Issues in finetuning t5-large model

Hi,

Has anyone encountered problems in updating weights in t5-large? I am using the transformers 4.26.1
The code snippet below should work standalone.

I artificially jacked up the learning_rate=10000 because i want to see a change in the weights in the decoder.final_layer_norm.weight. I expect the weight to be different, but no weights have changed.

When I used t5-base, the weights are indeed different with much smaller learning_rate. I might be missing some intricacies in using the t5-large model. Any helps or tips will be appreciated.

import os
os.environ["WANDB_DISABLED"] = "true"

import torch
from datasets import load_dataset, load_metric

raw_datasets = load_dataset("xsum")

from transformers import AutoTokenizer, AutoConfig, logging, set_seed

logging.set_verbosity_warning()
logger = logging.get_logger("transformers")

set_seed(42)

model_checkpoint = "t5-large"
config = AutoConfig.from_pretrained(
    model_checkpoint,
)
config.use_cache = False  # set this to false becaue we are using gradient_checkpointing.

tokenizer = AutoTokenizer.from_pretrained(model_checkpoint)

if model_checkpoint in ["t5-small", "t5-base", "t5-large", "t5-3b", "t5-11b"]:
    prefix = "summarize: "
else:
    prefix = ""


max_input_length = 1024
max_target_length = 128

def preprocess_function(examples):
    inputs = [prefix + doc for doc in examples["document"]]
    model_inputs = tokenizer(inputs, max_length=max_input_length, truncation=True)

    # Setup the tokenizer for targets
    with tokenizer.as_target_tokenizer():
        labels = tokenizer(examples["summary"], max_length=max_target_length, truncation=True)

    model_inputs["labels"] = labels["input_ids"]
    return model_inputs

tokenized_datasets = raw_datasets.map(preprocess_function, batched=True)

from transformers import AutoModelForSeq2SeqLM, DataCollatorForSeq2Seq, Seq2SeqTrainingArguments, Seq2SeqTrainer

model = AutoModelForSeq2SeqLM.from_pretrained(
    model_checkpoint,
    config=config,
)
w_before = model.decoder.final_layer_norm.weight.detach().clone()
logger.warn(w_before)

batch_size = 4
model_name = model_checkpoint.split("/")[-1]
args = Seq2SeqTrainingArguments(
    f"{model_name}-finetuned-xsum",
    per_device_train_batch_size=batch_size,
    weight_decay=0.0,
    save_total_limit=0,
    optim="adafactor",
    learning_rate=10000.,  # make this really big, so we can see changes in weight.
    fp16=True,
    gradient_checkpointing=True,
    gradient_accumulation_steps=8,
)

data_collator = DataCollatorForSeq2Seq(tokenizer, model=model)

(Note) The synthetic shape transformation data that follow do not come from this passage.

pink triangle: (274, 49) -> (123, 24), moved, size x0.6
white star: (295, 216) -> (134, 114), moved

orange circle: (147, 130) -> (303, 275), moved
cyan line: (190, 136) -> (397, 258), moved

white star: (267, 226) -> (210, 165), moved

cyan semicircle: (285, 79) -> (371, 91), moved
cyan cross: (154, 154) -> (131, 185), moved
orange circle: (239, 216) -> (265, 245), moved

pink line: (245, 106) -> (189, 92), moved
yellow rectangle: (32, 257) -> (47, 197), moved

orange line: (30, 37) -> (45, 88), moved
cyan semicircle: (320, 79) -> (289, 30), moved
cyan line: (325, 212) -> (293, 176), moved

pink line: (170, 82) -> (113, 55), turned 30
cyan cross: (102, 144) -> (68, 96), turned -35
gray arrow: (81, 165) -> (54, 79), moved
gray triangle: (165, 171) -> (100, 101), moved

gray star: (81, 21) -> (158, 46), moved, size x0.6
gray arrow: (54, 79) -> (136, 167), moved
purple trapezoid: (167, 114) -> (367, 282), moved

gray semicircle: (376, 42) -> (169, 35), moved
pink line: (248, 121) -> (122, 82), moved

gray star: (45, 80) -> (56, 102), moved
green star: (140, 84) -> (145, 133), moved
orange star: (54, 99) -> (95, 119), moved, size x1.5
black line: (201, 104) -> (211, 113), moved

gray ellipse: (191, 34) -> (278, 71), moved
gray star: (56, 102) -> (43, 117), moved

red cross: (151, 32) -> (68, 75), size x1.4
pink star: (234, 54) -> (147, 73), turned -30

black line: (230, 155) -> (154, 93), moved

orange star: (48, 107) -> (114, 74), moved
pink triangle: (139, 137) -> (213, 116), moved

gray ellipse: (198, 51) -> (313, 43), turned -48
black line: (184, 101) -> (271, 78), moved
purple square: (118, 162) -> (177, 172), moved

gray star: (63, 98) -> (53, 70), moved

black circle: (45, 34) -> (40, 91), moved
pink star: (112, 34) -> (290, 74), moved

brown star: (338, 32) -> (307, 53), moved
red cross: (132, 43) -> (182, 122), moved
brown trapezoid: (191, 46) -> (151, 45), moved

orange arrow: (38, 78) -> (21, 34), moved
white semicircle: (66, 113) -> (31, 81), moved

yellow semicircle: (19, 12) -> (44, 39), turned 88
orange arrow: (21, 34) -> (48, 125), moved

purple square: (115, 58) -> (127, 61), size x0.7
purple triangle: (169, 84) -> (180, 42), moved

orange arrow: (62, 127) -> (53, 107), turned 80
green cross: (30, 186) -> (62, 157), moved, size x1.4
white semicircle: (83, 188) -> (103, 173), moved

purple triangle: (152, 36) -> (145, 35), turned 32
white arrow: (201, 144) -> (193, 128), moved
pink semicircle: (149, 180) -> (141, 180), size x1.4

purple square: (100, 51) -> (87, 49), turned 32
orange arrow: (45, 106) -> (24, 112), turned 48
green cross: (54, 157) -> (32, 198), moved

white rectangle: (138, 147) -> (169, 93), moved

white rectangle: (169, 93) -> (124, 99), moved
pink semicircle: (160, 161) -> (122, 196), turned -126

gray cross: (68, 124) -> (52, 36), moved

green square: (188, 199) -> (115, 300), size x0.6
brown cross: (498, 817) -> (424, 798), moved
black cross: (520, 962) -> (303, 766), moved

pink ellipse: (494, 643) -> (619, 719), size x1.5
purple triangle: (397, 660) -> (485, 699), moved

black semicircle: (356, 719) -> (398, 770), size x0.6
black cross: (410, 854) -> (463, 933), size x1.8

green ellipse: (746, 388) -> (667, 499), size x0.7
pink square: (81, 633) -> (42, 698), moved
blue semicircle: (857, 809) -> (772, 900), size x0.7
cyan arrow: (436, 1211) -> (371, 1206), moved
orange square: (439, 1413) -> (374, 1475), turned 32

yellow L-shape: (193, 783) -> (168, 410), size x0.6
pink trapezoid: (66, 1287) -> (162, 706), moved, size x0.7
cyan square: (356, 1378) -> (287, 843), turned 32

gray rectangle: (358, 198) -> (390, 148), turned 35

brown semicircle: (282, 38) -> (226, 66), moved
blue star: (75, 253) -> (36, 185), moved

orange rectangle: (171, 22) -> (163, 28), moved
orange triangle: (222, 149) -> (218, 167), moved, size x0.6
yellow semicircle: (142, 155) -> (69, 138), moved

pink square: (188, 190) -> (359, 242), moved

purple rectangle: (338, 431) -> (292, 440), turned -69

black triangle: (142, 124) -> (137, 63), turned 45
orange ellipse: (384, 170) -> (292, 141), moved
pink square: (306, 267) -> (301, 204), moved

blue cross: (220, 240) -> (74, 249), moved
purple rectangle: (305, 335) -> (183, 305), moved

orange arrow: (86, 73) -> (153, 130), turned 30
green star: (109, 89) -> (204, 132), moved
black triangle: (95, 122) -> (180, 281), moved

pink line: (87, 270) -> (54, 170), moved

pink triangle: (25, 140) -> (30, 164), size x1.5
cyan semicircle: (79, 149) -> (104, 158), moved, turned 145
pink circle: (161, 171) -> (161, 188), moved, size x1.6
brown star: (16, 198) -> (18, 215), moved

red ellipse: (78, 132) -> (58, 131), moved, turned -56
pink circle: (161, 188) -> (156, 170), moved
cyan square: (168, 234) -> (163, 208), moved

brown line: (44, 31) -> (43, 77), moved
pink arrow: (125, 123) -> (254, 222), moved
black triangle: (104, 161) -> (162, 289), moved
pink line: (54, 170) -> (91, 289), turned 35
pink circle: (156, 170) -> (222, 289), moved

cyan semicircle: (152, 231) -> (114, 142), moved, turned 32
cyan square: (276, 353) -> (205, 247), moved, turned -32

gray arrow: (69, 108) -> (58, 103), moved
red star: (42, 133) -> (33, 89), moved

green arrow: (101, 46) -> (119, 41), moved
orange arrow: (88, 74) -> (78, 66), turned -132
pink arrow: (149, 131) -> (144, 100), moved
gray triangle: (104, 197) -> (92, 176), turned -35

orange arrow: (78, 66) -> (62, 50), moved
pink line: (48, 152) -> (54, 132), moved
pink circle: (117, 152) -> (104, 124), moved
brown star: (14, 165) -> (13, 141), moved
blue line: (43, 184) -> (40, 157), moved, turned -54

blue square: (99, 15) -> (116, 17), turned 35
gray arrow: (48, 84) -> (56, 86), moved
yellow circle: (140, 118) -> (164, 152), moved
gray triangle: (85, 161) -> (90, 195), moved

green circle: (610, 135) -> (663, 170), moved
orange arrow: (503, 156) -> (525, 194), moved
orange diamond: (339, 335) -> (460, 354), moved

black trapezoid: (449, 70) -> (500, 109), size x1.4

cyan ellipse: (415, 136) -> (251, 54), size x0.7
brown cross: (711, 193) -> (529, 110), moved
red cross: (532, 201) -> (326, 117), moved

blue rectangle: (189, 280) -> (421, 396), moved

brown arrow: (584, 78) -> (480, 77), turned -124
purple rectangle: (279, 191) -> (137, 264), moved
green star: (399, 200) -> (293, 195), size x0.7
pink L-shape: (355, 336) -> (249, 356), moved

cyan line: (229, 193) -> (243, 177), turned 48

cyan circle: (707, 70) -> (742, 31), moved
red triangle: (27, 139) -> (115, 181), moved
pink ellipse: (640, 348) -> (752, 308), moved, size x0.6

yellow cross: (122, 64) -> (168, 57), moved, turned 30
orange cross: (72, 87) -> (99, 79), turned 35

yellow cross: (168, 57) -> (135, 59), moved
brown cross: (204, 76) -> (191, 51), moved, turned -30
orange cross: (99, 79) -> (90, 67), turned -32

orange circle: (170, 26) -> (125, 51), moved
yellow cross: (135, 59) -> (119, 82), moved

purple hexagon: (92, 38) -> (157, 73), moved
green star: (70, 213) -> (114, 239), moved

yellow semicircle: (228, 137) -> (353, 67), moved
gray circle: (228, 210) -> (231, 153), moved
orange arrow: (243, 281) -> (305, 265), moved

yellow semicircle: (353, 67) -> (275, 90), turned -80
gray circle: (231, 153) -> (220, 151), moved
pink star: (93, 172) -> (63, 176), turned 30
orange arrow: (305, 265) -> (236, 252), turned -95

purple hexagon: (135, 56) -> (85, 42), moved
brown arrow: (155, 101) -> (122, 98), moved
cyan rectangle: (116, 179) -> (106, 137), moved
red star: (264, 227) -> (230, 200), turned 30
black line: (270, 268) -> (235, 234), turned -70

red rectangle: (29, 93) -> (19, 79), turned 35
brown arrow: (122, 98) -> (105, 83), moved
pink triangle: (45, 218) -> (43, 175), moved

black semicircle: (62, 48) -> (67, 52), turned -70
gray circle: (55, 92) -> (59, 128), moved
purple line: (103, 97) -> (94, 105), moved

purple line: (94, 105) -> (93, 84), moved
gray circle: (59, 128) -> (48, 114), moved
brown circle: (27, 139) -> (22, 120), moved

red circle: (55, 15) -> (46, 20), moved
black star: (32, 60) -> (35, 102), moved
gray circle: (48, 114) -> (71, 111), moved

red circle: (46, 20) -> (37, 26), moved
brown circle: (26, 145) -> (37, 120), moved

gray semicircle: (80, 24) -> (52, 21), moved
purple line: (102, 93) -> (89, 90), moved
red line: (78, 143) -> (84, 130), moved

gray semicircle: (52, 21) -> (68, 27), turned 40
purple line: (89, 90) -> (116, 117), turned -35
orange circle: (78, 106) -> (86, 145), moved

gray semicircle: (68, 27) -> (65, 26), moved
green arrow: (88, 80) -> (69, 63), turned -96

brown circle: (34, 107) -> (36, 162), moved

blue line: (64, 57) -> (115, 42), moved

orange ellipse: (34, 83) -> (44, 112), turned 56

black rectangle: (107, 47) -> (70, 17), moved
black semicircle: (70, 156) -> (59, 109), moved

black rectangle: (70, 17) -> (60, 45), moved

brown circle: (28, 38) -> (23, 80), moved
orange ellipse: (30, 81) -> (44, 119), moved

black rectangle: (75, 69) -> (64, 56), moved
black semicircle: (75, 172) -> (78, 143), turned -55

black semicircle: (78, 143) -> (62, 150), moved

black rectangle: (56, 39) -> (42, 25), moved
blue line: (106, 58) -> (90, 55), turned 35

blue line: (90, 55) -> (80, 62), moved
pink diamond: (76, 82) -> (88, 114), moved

train_dataset = tokenized_datasets["train"]
max_train_samples = 200
if max_train_samples is not None:
   max_train_samples = min(len(train_dataset), max_train_samples)
   train_dataset = train_dataset.select(range(max_train_samples))

logger.info(len(train_dataset))
trainer = Seq2SeqTrainer(
    model,
    args,
    train_dataset=train_dataset,
    data_collator=data_collator,
    tokenizer=tokenizer,
)

trainer.train()
w_after = trainer.model.decoder.final_layer_norm.weight

logger.warning("Before:")
logger.warning(w_before)
logger.warning("after:")
logger.warning(w_after)
device = torch.device("cuda:0" if torch.cuda.is_available() else "cpu")
w_before = w_before.to(device)
weight_after = w_after.to(device)

logger.warning((w_before != weight_after).any())

A bit late, but why max_input_length = 1024?
From the paper: “We use a maximum sequence length of 512”.